Most turbo cancers are Stage 3 or 4 by the time they’re diagnosed, yet symptoms only arose days or weeks ago. They grow and spread so rapidly, that many patients die before treatment can even begin. Most turbo cancers are also resistant to conventional treatment.

By Dr. Joseph Mercola, The Defender

This article was originally published by The Defender — Children’s Health Defense’s News & Views Website.

Story at a glance:

  • Oncologists are reporting an alarming rise in post-jab “turbo cancers,” a term coined to describe incredibly rapid-growing cancers in people who have received one or more COVID-19 jabs.
  • Turbo cancers are showing up in young people, many under the age of 30, with no family history of cancer. They’re also showing up in pregnant women and young children.
  • Most turbo cancers are Stage 3 or 4 by the time they’re diagnosed, yet symptoms only arose days or weeks ago. They grow and spread so rapidly, that many patients die before treatment can even begin. Most turbo cancers are also resistant to conventional treatment.
  • There are several possible mechanisms of the COVID-19 shots that can lead to cancer in susceptible individuals. The primary one is the modification of the mRNA used. Pseudouridine was inserted to stabilize the RNA. The resulting protein can easily get misfolded, and protein misfolding is a hallmark of Alzheimer’s, Parkinson’s and heart failure.
  • The pseudouridine insertion can also suppress your innate immune surveillance by dampening the activity of toll-like receptors, and reduced cancer surveillance is a downstream effect of that.

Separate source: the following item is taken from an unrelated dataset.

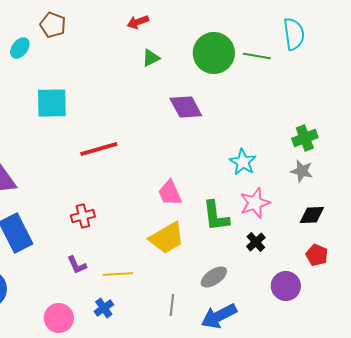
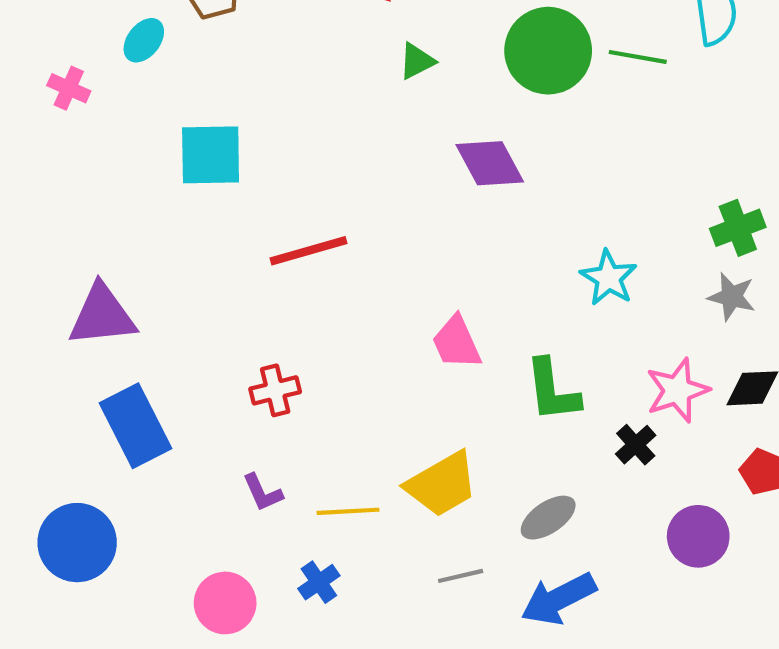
pink star: (255, 203) -> (677, 390), moved
yellow trapezoid: (167, 238) -> (442, 484), moved
gray line: (172, 305) -> (461, 576), turned 70

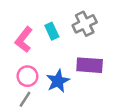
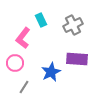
cyan rectangle: (52, 31) -> (41, 20), moved
pink circle: (27, 76) -> (15, 63), moved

In a Sept. 22, Highwire interview (video below), Canadian oncologist and cancer researcher Dr. William Makis discussed the alarming rise in post-jab “turbo cancers,” a term coined to describe incredibly rapid-growing cancers in people who have received one or more COVID-19 jabs.

One example of this is detailed in a September case report co-written by Dr. Peter McCullough. It describes the rapid deterioration of a 56-year-old man who within days of his COVID-19 shot developed Bell’s palsy, which progressed into an aggressive tumor on his ear and face.

As noted in the abstract:

“The malignancy was of cutaneous origin and the case showed symptoms consistent with Bell’s palsy and trigeminal neuralgia beginning four days post-vaccination … In this study we describe all aspects of this case and discuss possible causal links between the rapid emergence of this metastatic cancer and mRNA vaccination.

“We place this within the context of multiple immune impairments potentially related to the mRNA injections that would be expected to potentiate more aggressive presentation and progression of cancer.

“The type of malignancy we describe suggests a population risk for occurrence of a large variety of relatively common basaloid phenotype cancer cells, which may have the potential for metastatic disease. This can be avoidable with early diagnosis and adequate treatment.

“Since facial paralysis/pain is one of the more common adverse neurological events following mRNA injection, careful inspection of cutaneous/soft tissue should be conducted to rule out malignancy.

“An extensive literature review is carried out, in order to elucidate the toxicity of mRNA vaccination that may have led to the death of this patient. Preventive and precise routine clinical investigations can potentially avoid future mortalities.”

Another case report, published in November 2021, described the remarkably rapid progression of angioimmunoblastic T cell lymphoma in a 66-year-old man, mere days after he got his third Pfizer shot.

Ironically, he got the shot to protect him during chemotherapy, and in eight days, the cancer just exploded and spread like wildfire. According to Makis, that kind of progression would normally take a couple of years, or at most a few months.

Turbo cancers — a new COVID era phenomenon

As noted by Makis, we’re now seeing the emergence of rapid-growing cancers of the breast, colon, esophagus, kidney, liver, pancreas, bile duct, brain, lung and blood — including exceedingly rare types of cancer.

But that’s not all. These cancers are showing up in young people, many under the age of 30, with no family history of cancer. They’re showing up in pregnant women and young children. Equally odd is the fact that most are Stage 3 or 4 by the time they’re diagnosed, yet symptoms only arose days or weeks ago.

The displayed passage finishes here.